:: Your assignment ::
Would you please output all the records exactly as given? Pictures should not appear in the copy.

Record extracts Start Marker

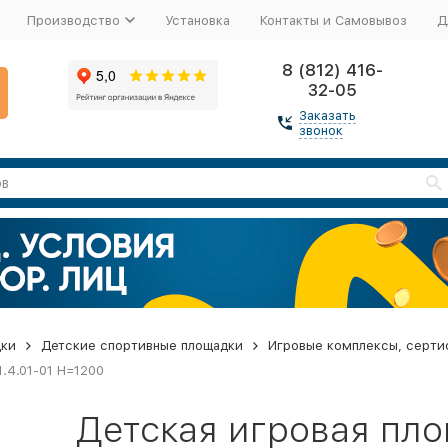
Производство
Установка
Контакты и Самовывоз
Д
8 (812) 416-
32-05
Заказать
звонок
дки
Детские спортивные площадки
Игровые комплексы, серти
.4.01-01 H=1200
Детская игровая пл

Record extracts End Marker

:: Solution to the exercise ::
Производство
Установка
Контакты и Самовывоз
Д
8 (812) 416-
32-05
Заказать
звонок
дки
Детские спортивные площадки
Игровые комплексы, серти
.4.01-01 H=1200
Детская игровая пл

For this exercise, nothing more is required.